__Your task__
Scan the data, and whenever a line contains "Cutting", copy it.

+ + + + + + +

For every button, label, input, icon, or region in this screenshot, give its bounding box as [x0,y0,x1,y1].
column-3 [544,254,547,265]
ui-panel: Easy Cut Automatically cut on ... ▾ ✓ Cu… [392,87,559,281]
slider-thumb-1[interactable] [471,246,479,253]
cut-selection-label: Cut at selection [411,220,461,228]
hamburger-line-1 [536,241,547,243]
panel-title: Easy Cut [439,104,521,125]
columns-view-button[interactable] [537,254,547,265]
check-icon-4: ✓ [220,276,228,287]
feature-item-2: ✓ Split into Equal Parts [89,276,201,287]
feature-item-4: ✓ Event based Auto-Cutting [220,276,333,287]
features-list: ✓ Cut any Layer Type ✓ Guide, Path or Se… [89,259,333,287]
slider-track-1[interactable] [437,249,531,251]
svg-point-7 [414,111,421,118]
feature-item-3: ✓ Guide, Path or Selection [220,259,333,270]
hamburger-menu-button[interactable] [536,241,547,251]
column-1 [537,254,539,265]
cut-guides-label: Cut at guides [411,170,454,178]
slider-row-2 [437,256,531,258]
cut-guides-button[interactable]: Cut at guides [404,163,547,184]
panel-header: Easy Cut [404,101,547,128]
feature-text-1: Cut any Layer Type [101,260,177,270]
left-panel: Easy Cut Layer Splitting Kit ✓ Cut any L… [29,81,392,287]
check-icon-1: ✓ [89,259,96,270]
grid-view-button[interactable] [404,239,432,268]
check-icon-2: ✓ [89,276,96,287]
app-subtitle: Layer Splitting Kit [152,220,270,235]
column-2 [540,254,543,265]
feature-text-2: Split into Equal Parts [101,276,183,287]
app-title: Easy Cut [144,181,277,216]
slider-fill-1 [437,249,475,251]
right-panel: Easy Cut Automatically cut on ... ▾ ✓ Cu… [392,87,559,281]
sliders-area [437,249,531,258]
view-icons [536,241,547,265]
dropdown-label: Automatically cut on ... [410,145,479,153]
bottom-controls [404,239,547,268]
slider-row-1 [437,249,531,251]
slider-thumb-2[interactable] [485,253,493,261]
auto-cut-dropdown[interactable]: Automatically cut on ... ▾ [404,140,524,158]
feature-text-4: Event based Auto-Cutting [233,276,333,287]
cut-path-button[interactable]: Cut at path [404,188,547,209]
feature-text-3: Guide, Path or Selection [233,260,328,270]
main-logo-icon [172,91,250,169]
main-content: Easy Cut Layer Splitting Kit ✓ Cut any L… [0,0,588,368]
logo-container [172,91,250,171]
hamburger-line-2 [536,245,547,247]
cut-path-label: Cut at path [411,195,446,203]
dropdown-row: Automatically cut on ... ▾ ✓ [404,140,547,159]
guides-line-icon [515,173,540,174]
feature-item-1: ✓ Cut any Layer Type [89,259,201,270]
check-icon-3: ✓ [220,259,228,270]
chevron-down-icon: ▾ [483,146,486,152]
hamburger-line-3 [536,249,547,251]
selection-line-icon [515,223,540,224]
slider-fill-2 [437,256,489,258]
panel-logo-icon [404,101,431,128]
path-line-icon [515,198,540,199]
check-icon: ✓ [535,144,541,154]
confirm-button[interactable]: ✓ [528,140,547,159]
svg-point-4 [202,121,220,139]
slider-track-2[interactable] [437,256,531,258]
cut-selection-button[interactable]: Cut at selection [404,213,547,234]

+ + + + + + +

__Result below__
feature-item-4: ✓ Event based Auto-Cutting [220,276,333,287]
feature-text-4: Event based Auto-Cutting [233,276,333,287]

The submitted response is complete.